Charts and graphs in Excel are identified as Picture segments with spreadsheet context:
{
  "content": "Sales trend chart showing quarterly growth from Q1 to Q4",
  "text": "",
  "segment_type": "Picture", 
  "bbox": {"left": 450, "top": 100, "width": 350, "height": 300},
  "page_number": 1,
  "image": "https://api.chunkr.ai/chart-image...",
  
  // Excel-specific properties  
  "ss_sheet_name": "Dashboard",
  "ss_range": "E1:K20",
  "ss_cells": []
}

Accessing Excel Metadata in Code

for chunk in task.output.chunks:
    for segment in chunk.segments:
        # Standard properties
        print(f"Content: {segment.content}")

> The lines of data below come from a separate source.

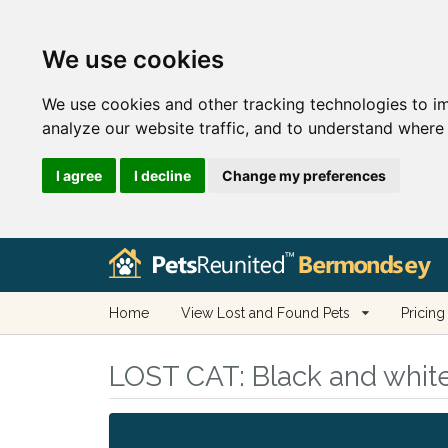
We use cookies
We use cookies and other tracking technologies to i
analyze our website traffic, and to understand where 
I agree
I decline
Change my preferences
Home
View Lost and Found Pets
Pricing
LOST CAT:
Black and whit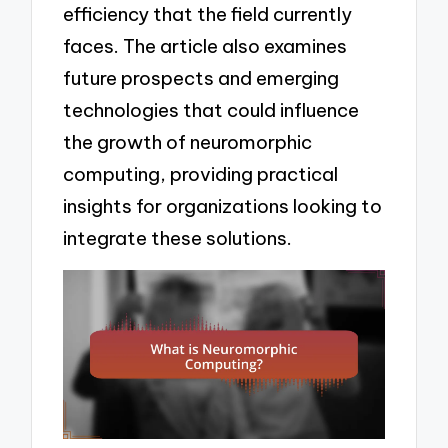
efficiency that the field currently
faces. The article also examines
future prospects and emerging
technologies that could influence
the growth of neuromorphic
computing, providing practical
insights for organizations looking to
integrate these solutions.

        print(f"Type: {segment.segment_type}")
        
        # Excel-specific properties (only populated for Excel files)
        if segment.ss_sheet_name:
            print(f"Sheet: {segment.ss_sheet_name}")
            print(f"Range: {segment.ss_range}")
            
        # Access individual cells
        if segment.ss_cells:
            for cell in segment.ss_cells:
                print(f"Cell {cell.range}: {cell.text}")
                if cell.formula:
                    print(f"Formula: {cell.formula}")
        
        # Access header information if available
        if segment.ss_header_text:
            print(f"Header: {segment.ss_header_text}")
This Excel-specific metadata makes Chunkr’s Excel parser uniquely powerful for AI applications that need to understand and work with spreadsheet structure and context.